Len Castle, Born in Auckland in 1924, Castle graduated with a Bachelor of Science in 1946 from University of Auckland and trained as a secondary school teacher, eventually taking a lecturing position at the Auckland College of Education. His first experience of pottery was as a 10-year-old, seeing Olive Jones demonstrating at the Auckland Easter Show.

Castle began making his first pottery in 1947 and took night classes with Robert Nettleton Field at Avondale College, Auckland. In 1956 he moved to St Ives, Cornwall for a year to work with Bernard Leach and became a full-time potter in 1963. The same year he helped establish the New Zealand Society of Potters.[1]

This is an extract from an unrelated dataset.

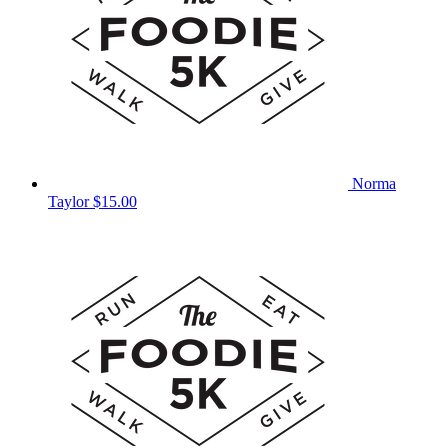
Norma
Taylor
$15.00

In the early 1960s he had an architecturally designed house built in the bush of the Waitakere Ranges at 20 Tawini Road, Titirangi, with a kiln and rail system out the back, and a low basement which allowed pottery to be exhibited. Turning room for tour buses was provided in the street outside.

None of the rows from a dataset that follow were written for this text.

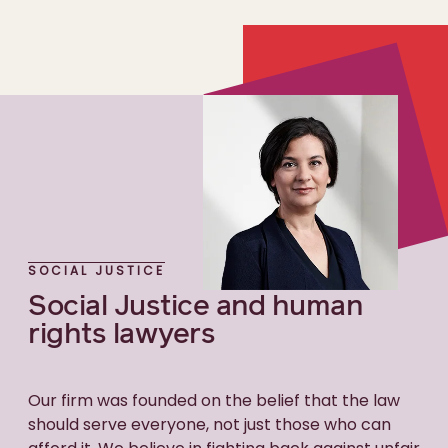
SOCIAL JUSTICE
Social Justice and human
rights lawyers
Our firm was founded on the belief that the law
should serve everyone, not just those who can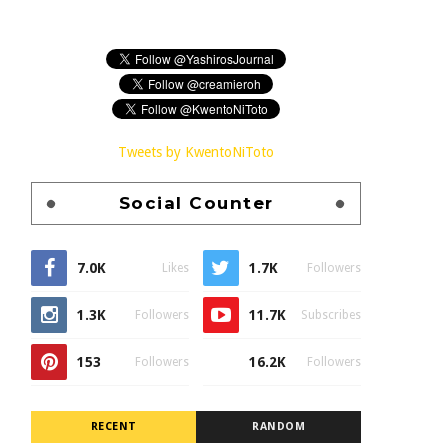
Tweets by KwentoNiToto
Social Counter
7.0K
1.7K
Likes
Followers
1.3K
11.7K
Followers
Subscribes
153
16.2K
Followers
Followers
RECENT
RANDOM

The Boyes family which bought the house demolished the kiln; however, the bricks from it form the paving round the lower part of the house, and shards from discarded pottery works can still be found amongst the clay soil of the bush behind.

In the early 1950s, Castle met Theo Schoon and Schoon decorated the surfaces of pots thrown and fired by Castle. In the 1960’s Schoon introduced him to the geothermal areas of the central North Island of New Zealand. Castle has continued to photograph this landscape area, which is also reflected in his pottery.

With the death of Len Castle, New Zealand lost one of its greatest potters who developed a long and innovative approach to clay that can be bound up in the search for national identity.

Castle began working with clay from 1947 experimenting with commercial clays and Westmere beach sand. He was a natural, understanding both its composition and plasticity. Recognition from Auckland Society of Arts and Auckland Art Gallery came during this time. His forms reflected broad influences – a leaning towards modernism through Crown Lynn and Scandinavian design, otherwise Bernard Leach’s Anglo-Oriental vision where oriental glazes and English slip ware were both experimented.

From the late 1960’s, Castle began to reach beyond the Anglo-Oriental and create new unglazed forms that reflected his fascination for the inner qualities of clay. He talked about the process of rolling, folding, stretching and compressing clay that brought strong textural qualities which, at the time, Castle maintained were interpreted wrongly by others to suggest an association with natural forms.